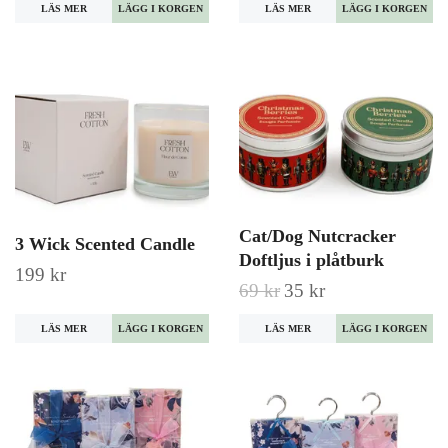
LÄS MER
LÄGG I KORGEN
LÄS MER
LÄGG I KORGEN
Cat/Dog Nutcracker
3 Wick Scented Candle
Doftljus i plåtburk
199 kr
69 kr
35 kr
LÄS MER
LÄGG I KORGEN
LÄS MER
LÄGG I KORGEN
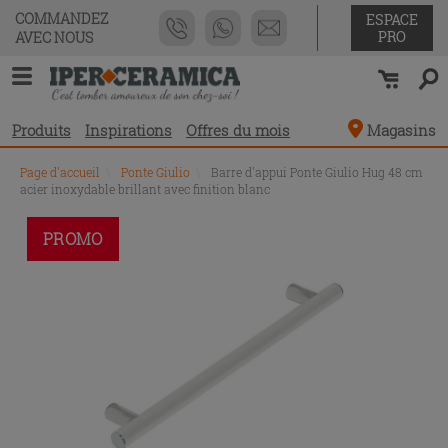
COMMANDEZ
ESPACE
PRO
AVEC NOUS
Produits
Inspirations
Offres du mois
Magasins
Page d'accueil
\
Ponte Giulio
\
Barre d'appui Ponte Giulio Hug 48 cm
acier inoxydable brillant avec finition blanc
PROMO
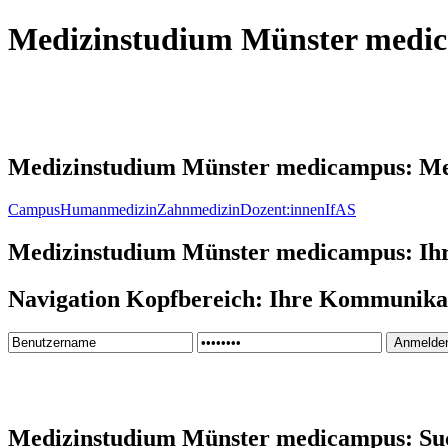
Medizinstudium Münster medi
Medizinstudium Münster medicampus: M
Campus
Humanmedizin
Zahnmedizin
Dozent:innen
IfAS
Medizinstudium Münster medicampus: Ih
Navigation Kopfbereich: Ihre Kommunika
Medizinstudium Münster medicampus: Su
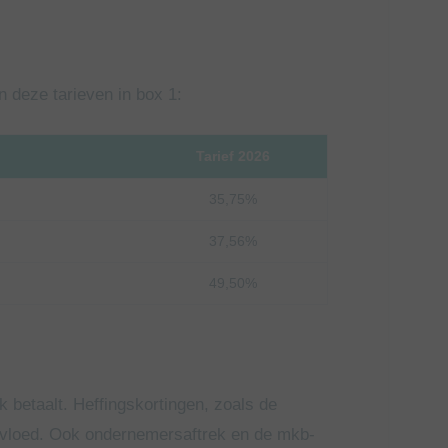
n deze tarieven in box 1:
Tarief 2026
35,75%
37,56%
49,50%
k betaalt. Heffingskortingen, zoals de
invloed. Ook ondernemersaftrek en de mkb-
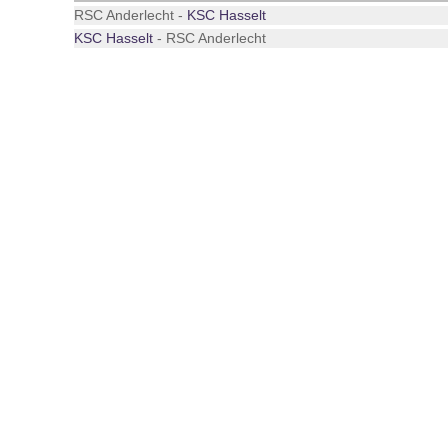
RSC Anderlecht -
KSC Hasselt
KSC Hasselt
- RSC Anderlecht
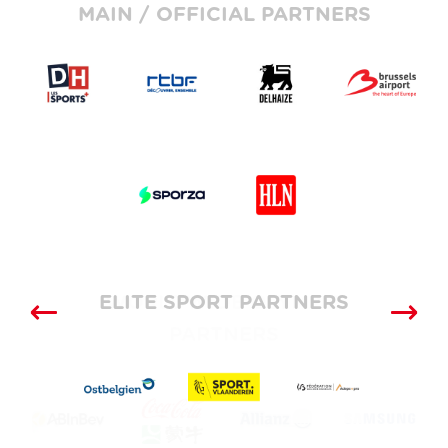
MAIN / OFFICIAL PARTNERS
ELITE SPORT PARTNERS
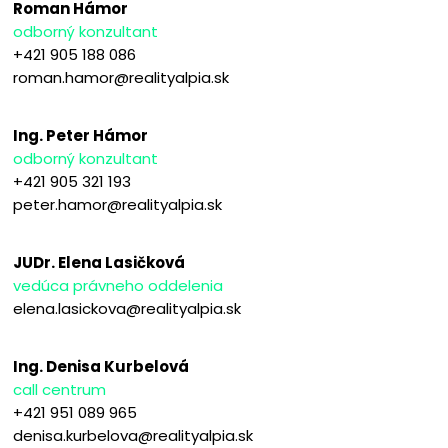
Roman Hámor
odborný konzultant
+421 905 188 086
roman.hamor@realityalpia.sk
Ing. Peter Hámor
odborný konzultant
+421 905 321 193
peter.hamor@realityalpia.sk
JUDr. Elena Lasičková
vedúca právneho oddelenia
elena.lasickova@realityalpia.sk
Ing. Denisa Kurbelová
call centrum
+421 951 089 965
denisa.kurbelova@realityalpia.sk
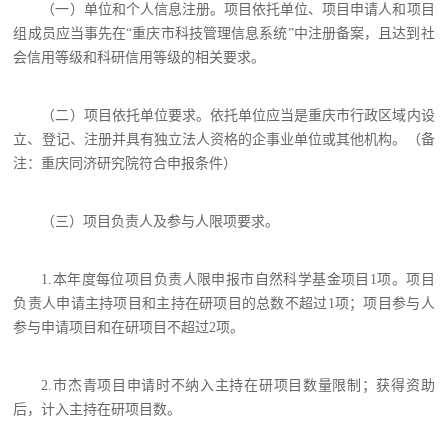
（一）单位和个人信息注册。项目依托单位、项目申请人和项目
组成员应当事先在“重庆市科技管理信息系统”中注册备案，且达到社
会信用等级和科研信用等级的相关要求。
（二）项目依托单位要求。依托单位应当是重庆市行政区域内设
立、登记、注册并具有独立法人资格的企事业单位或其他机构。（备
注：重庆同济研究院符合申报条件）
（三）项目负责人及参与人限项要求。
1.本年度每位项目负责人限申报市自然科学基金项目1项。项目
负责人申请主持项目和主持在研项目的总数不超过1项；项目参与人
参与申请项目和在研项目不超过2项。
2.市杰青项目申请时不纳入主持在研项目数量限制；获得资助
后，计入主持在研项目数。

**PROBLEM STATEMENT**
Although the records above contain pictures, the copy must not; set down exactly the lines from the one with "Barre d'appui Ponte Giulio Hug 48 cm" up to and including the one with "Medizinstudium Münster medicampus: Ih".

**SOLUTION FOR THIS TASK**
Barre d'appui Ponte Giulio Hug 48 cm
acier inoxydable brillant avec finition blanc
PROMO
Medizinstudium Münster medi
Medizinstudium Münster medicampus: M
Campus
Humanmedizin
Zahnmedizin
Dozent:innen
IfAS
Medizinstudium Münster medicampus: Ih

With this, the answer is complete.